127. A pharmaceutical composition for the treatment of a classified cancer comprising at least one probe as defined in claim 116.

128. Use of the method of claim 68 for producing an assay for classifying cancer in animal tissue.

129. Use of a peptide as defined in claim 108 for preparation of a pharmaceutical composition for the treatment of a cancer in animal tissue.

130. Use of a gene as defined in claim 112 for preparation of a pharmaceutical composition for the treatment of cancer in animal tissue.

131. Use of a probe as defined in claim 116 for preparation of a pharmaceutical composition for the treatment of cancer in animal tissue.

132. A kit for classification of cancer in an individual having contracted cancer, comprising

at least one marker capable of determining the microsatellite status in a sample

at least one marker in a sample determining the prognostic marker, wherein the microsatellite status and the prognostic marker is determined simultaneously or sequentially

and instructions for its use.

133. The kit of claim 132, wherein the marker is a nucleotide probe.

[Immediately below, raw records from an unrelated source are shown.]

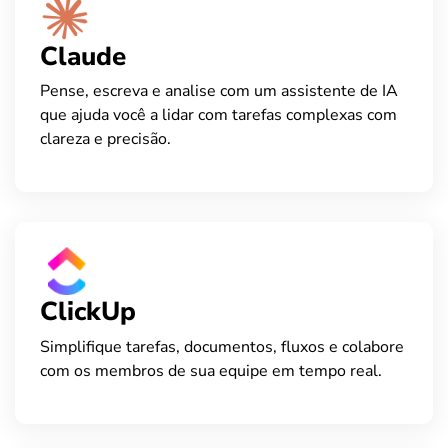
Claude
Pense, escreva e analise com um assistente de IA
que ajuda você a lidar com tarefas complexas com
clareza e precisão.
ClickUp
Simplifique tarefas, documentos, fluxos e colabore
com os membros de sua equipe em tempo real.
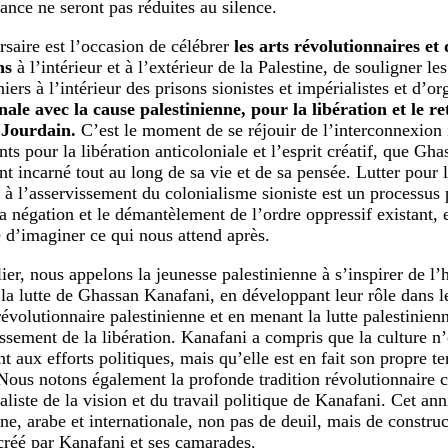
tance ne seront pas réduites au silence.
rsaire est l’occasion de célébrer
les arts révolutionnaires et 
ns
à l’intérieur et à l’extérieur de la Palestine, de souligner 
iers à l’intérieur des prisons sionistes et impérialistes et d’or
nale avec la cause palestinienne, pour la libération et le r
 Jourdain.
C’est le moment de se réjouir de l’interconnexion 
ts pour la libération anticoloniale et l’esprit créatif, que Gh
t incarné tout au long de sa vie et de sa pensée. Lutter pour l
à l’asservissement du colonialisme sioniste est un processus
a négation et le démantèlement de l’ordre oppressif existant, e
 d’imaginer ce qui nous attend après.
lier, nous appelons la jeunesse palestinienne à s’inspirer de l’
e la lutte de Ghassan Kanafani, en développant leur rôle dans 
révolutionnaire palestinienne et en menant la lutte palestinien
ssement de la libération. Kanafani a compris que la culture n’
aux efforts politiques, mais qu’elle est en fait son propre ter
 Nous notons également la profonde tradition révolutionnaire c
aliste de la vision et du travail politique de Kanafani. Cet ann
ne, arabe et internationale, non pas de deuil, mais de construc
 créé par Kanafani et ses camarades.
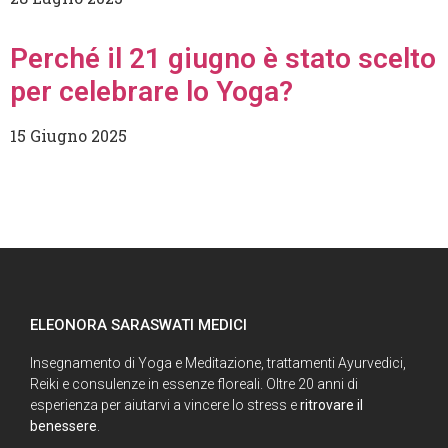
Perché il 21 giugno è stato scelto
per celebrare lo Yoga?
15 Giugno 2025
ELEONORA SARASWATI MEDICI
Insegnamento di Yoga e Meditazione, trattamenti Ayurvedici,
Reiki e consulenze in essenze floreali. Oltre 20 anni di
esperienza per aiutarvi a vincere lo stress e
ritrovare il
benessere
.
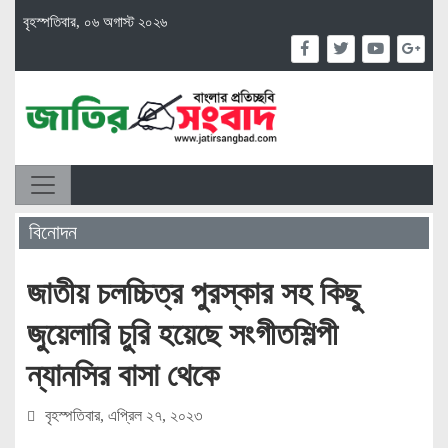
বৃহস্পতিবার, ০৬ অগাস্ট ২০২৬
বিনোদন
জাতীয় চলচ্চিত্র পুরস্কার সহ কিছু
জুয়েলারি চুরি হয়েছে সংগীতশিল্পী
ন্যানসির বাসা থেকে
বৃহস্পতিবার, এপ্রিল ২৭, ২০২৩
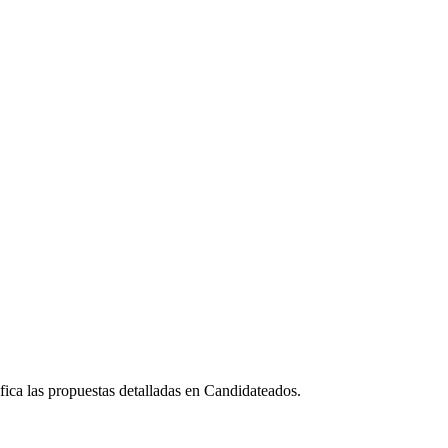
fica las propuestas detalladas en Candidateados.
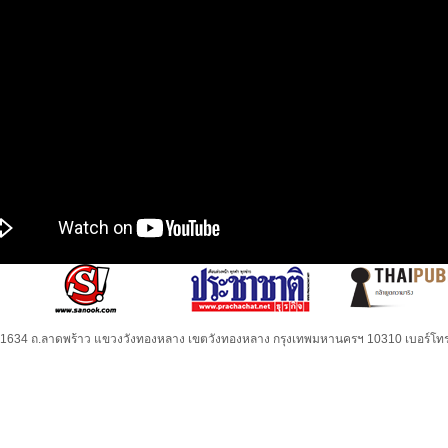
32-1634 ถ.ลาดพร้าว แขวงวังทองหลาง เขตวังทองหลาง กรุงเทพมหานครฯ 10310 เบอร์โทร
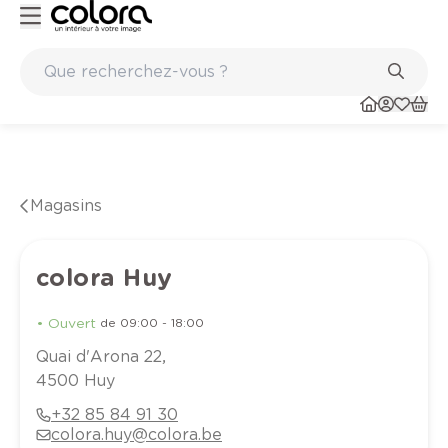
Peinture de qualité belge BOSS paints
Magasins
colora Huy
•
Ouvert
de
09:00
-
18:00
Quai d'Arona
22
,
4500
Huy
+32 85 84 91 30
colora.huy@colora.be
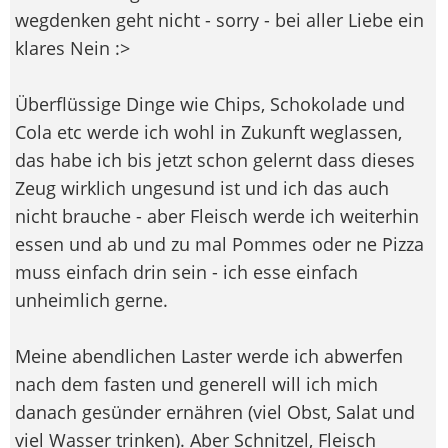
wegdenken geht nicht - sorry - bei aller Liebe ein
klares Nein :>
Überflüssige Dinge wie Chips, Schokolade und
Cola etc werde ich wohl in Zukunft weglassen,
das habe ich bis jetzt schon gelernt dass dieses
Zeug wirklich ungesund ist und ich das auch
nicht brauche - aber Fleisch werde ich weiterhin
essen und ab und zu mal Pommes oder ne Pizza
muss einfach drin sein - ich esse einfach
unheimlich gerne.
Meine abendlichen Laster werde ich abwerfen
nach dem fasten und generell will ich mich
danach gesünder ernähren (viel Obst, Salat und
viel Wasser trinken). Aber Schnitzel, Fleisch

134. The kit of claim 132, wherein the marker is an antibody.

135. The kit of claim 132, wherein the genes are selected from the group consisting of genes corresponding to SEQ ID NOs: 1-104 and 115-135; genes corresponding to SEQ ID NOs: 11, 23, 35, 43, 57, 89, 102-104 and 124; at least one gene selected from genes corresponding to SEQ ID NOs: 11, 23, 35 and 43 and at least one gene selected from genes corresponding to SEQ ID NOs: 57, 89, 124 and 102-104; genes corresponding to SEQ ID NOs: 105-114; and genes corresponding to SEQ ID NOs: 106 and 107.